Police holds suspected Chinese traffickers

Oct 01, 2013

Police is holding two Chinese nationals after they were intercepted last week with wildlife trophies at Entebbe International Airport.

By Gerald Tenywa

Police is holding two Chinese nationals after they were intercepted last week with wildlife trophies at Entebbe International Airport.


According to Moses Olinga, the law enforcement at the Uganda Wildlife Authority (UWA), the trophies included pieces of ivory that had been worked on into ornaments such as bangles, necklaces and decorations.

Also recovered from the suspected traffickers were pangolin scales amounting to one and half cups. The pangolin scales were stuffed in the socks of one of the suspects.

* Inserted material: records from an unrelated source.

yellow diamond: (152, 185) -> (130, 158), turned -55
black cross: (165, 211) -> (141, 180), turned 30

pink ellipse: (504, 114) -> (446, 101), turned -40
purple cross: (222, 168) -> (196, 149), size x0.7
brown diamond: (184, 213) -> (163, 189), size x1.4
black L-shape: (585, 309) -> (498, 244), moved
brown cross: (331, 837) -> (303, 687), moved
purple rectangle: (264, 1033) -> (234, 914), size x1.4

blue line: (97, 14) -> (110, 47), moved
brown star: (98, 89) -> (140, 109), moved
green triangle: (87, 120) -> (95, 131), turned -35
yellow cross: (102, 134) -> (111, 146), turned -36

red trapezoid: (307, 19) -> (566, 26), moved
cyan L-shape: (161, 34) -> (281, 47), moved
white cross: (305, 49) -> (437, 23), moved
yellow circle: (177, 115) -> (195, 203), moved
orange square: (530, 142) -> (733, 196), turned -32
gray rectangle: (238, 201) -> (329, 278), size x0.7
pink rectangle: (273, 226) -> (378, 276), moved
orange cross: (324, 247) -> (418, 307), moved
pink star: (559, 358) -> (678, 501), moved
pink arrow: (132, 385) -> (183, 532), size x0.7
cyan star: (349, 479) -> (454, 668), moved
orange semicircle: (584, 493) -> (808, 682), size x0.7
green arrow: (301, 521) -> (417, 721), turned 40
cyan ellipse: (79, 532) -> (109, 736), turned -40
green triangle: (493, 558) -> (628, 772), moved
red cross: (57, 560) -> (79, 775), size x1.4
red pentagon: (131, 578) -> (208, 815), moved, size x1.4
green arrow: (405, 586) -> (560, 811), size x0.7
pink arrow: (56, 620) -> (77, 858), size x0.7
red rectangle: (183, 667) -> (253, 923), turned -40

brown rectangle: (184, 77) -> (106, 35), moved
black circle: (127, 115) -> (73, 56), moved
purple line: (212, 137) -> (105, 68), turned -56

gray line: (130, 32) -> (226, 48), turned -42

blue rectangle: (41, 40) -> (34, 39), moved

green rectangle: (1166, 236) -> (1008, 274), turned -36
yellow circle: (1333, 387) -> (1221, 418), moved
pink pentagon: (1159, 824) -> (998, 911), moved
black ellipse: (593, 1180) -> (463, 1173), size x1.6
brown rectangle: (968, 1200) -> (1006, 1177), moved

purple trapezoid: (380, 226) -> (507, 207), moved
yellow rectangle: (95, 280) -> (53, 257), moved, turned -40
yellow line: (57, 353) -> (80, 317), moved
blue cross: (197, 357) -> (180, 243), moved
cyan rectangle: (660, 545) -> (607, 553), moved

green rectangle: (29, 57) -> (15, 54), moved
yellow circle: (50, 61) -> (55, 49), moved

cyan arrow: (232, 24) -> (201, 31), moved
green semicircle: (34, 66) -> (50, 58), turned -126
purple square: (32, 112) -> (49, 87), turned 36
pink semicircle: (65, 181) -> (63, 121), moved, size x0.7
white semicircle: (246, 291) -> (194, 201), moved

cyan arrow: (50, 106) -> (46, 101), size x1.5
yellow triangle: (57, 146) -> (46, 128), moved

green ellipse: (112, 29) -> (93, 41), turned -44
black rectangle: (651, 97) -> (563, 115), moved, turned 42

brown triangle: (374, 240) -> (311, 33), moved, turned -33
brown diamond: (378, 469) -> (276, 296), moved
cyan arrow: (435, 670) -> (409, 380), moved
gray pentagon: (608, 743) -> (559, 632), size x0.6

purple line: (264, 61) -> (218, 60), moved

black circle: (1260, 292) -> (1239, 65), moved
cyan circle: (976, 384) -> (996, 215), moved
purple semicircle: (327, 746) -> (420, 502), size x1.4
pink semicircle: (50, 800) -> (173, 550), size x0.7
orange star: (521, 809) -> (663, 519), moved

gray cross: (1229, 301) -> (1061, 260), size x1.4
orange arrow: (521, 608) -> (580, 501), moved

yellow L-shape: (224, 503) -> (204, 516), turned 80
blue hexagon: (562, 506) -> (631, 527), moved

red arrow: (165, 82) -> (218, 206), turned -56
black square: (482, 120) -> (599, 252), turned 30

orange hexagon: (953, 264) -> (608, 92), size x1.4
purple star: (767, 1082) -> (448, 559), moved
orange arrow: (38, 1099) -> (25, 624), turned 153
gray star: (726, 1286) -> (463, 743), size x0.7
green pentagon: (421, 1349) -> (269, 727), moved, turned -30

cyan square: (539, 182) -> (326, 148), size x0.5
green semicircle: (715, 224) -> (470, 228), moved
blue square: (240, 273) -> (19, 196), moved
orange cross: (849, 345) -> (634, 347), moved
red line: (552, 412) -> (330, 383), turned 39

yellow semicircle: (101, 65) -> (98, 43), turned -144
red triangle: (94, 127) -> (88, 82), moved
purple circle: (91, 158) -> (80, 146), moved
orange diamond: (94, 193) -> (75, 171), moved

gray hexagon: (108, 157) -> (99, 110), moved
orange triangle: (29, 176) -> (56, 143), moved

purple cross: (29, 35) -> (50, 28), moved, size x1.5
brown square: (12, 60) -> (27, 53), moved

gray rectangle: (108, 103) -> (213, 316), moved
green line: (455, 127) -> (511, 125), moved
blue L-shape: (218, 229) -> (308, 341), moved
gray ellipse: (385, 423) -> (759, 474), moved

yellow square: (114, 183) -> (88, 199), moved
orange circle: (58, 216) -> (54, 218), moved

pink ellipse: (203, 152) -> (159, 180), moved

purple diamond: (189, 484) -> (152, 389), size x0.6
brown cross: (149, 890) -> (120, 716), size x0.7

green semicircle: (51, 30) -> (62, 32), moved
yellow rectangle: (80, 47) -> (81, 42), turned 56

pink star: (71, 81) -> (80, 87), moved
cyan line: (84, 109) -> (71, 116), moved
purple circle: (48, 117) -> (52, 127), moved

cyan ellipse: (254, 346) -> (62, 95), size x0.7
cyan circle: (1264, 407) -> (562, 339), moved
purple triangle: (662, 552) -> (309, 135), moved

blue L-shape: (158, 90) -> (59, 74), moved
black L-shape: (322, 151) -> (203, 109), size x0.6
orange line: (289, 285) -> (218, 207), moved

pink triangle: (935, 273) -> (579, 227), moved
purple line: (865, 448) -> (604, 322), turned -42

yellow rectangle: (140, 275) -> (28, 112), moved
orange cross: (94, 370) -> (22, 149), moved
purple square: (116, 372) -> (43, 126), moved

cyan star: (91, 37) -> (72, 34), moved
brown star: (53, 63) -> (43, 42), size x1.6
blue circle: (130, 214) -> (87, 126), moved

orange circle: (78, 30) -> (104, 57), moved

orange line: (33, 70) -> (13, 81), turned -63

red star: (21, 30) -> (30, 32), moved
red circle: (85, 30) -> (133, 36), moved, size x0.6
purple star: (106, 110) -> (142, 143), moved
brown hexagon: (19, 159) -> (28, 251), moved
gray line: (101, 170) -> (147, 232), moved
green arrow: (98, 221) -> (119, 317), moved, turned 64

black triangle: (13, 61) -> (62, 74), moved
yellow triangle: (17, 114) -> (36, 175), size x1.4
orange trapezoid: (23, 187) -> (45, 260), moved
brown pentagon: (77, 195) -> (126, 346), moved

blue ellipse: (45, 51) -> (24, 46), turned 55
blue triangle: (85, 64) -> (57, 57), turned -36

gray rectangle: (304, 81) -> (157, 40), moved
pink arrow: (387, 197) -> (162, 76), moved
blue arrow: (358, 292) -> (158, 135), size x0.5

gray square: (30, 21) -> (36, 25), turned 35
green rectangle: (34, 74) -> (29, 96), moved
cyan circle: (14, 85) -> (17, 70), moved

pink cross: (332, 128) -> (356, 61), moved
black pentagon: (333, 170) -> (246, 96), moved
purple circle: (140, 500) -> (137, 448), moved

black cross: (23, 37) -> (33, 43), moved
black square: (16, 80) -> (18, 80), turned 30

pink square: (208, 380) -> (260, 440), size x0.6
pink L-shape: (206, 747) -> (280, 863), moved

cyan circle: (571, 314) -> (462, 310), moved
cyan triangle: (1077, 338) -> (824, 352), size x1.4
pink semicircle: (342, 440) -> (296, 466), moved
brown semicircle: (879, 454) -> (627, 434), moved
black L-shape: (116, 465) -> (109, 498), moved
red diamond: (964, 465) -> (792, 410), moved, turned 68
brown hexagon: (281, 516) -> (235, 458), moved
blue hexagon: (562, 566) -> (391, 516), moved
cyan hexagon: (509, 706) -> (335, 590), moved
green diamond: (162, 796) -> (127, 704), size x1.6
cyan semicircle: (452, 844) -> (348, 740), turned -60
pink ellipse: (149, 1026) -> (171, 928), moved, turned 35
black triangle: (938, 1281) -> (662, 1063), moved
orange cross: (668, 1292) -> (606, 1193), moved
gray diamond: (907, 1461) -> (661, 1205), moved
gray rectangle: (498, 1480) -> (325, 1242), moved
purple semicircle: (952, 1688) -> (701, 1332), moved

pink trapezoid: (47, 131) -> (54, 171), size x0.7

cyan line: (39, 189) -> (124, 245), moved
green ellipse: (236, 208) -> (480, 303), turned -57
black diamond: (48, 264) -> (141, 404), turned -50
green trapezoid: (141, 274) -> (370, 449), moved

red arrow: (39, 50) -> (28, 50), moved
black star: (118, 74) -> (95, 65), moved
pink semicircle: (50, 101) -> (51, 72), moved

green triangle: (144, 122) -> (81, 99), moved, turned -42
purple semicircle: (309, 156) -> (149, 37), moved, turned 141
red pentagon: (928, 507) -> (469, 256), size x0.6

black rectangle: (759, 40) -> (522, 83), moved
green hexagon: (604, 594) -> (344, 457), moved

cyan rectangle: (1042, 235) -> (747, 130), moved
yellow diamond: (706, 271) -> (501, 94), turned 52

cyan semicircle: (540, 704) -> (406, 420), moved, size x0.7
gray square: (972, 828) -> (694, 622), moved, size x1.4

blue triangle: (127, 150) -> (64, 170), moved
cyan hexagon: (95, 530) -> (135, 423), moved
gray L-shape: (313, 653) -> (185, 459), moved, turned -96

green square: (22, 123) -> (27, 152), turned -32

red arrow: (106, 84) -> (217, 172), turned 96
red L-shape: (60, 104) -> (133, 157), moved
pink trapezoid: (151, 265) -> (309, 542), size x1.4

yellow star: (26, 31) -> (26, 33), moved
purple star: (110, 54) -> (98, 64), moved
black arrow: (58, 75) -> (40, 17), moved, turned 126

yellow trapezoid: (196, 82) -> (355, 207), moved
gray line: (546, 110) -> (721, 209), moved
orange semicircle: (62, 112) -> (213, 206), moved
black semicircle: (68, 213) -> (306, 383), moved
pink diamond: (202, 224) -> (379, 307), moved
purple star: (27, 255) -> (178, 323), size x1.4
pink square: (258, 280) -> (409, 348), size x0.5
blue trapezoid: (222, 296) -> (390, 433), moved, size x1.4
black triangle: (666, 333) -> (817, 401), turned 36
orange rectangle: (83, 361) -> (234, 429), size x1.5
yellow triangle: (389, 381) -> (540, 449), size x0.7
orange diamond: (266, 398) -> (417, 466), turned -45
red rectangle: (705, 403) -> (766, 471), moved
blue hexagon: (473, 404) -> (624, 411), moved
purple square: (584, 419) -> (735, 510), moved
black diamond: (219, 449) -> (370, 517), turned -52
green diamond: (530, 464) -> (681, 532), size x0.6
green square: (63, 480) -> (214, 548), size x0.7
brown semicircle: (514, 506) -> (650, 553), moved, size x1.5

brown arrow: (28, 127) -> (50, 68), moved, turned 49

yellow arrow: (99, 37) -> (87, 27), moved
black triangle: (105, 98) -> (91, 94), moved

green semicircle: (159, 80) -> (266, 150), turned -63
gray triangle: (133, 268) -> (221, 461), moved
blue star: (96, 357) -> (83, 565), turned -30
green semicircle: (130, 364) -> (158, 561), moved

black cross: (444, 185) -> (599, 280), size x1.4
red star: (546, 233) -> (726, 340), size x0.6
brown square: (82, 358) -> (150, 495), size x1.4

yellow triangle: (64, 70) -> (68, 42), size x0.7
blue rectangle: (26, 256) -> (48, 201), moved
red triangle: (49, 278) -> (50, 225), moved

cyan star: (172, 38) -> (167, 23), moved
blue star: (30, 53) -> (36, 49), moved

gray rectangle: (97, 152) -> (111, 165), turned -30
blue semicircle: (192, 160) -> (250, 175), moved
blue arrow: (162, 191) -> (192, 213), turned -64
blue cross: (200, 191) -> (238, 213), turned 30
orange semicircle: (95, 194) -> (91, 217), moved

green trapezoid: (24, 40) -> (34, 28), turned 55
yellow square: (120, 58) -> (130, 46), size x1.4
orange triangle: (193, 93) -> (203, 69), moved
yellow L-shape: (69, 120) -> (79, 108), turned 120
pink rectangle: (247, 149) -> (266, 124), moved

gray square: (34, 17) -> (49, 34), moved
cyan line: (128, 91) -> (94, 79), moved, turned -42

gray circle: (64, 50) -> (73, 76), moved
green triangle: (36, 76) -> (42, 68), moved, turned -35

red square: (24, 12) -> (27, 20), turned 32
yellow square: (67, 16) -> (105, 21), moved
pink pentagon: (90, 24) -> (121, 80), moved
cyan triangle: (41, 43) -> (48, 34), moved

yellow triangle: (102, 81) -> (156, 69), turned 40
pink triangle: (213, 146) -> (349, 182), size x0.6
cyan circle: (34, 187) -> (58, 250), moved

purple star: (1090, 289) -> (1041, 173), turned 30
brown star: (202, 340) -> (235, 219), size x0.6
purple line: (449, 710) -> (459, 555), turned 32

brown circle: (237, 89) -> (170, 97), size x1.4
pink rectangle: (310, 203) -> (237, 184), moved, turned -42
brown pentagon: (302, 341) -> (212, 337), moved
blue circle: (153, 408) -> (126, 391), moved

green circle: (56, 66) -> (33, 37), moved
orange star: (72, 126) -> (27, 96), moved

“We have stepped up action against poaching and illegal trade in wildlife trophies,” said Olinga, adding that this has made the traffickers to become more creative by turning ivory into ornaments. “Such people are spoiling the image of the country and threatening the tourism industry.”

He added, “Most of the ivory being recovered is traced back to Uganda but our country is used as a trafficking route. The elephant ivory comes from neighbouring countries.”

The two suspects, according to Olinga claimed that they bought the trophies from vendors selling wares along Luwum Street not knowing that they were purchasing contraband items.

According to CITES, elephants are endangered species meaning that if nothing is done to protect them or their habitats they are likely to be wiped off the face of the earth.

The trade elephant ivory, which is flourishing as a result of increasing demand for status symbols crafted out of ivory in Asian countries particularly China.

Sources say pangolin scales and hippo teeth are also highly demanded to make valuable items such chop sticks, necklaces, bracelets, ear rings and bangles.

Currently estimated at 5,000, Uganda’s elephant population had declined to only 2,000 in 1982, following years of political turmoil and civil unrest.

The population is still below that of the 1960s, wildlife officials say, but the increase is attributed to breeding of more elephants due to improved conservation interventions.

About 20,000 elephants roamed Uganda’s large parks such as Queen Elizabeth, Murchison, Tooro-Semuliki and Kidepo in the 1960s.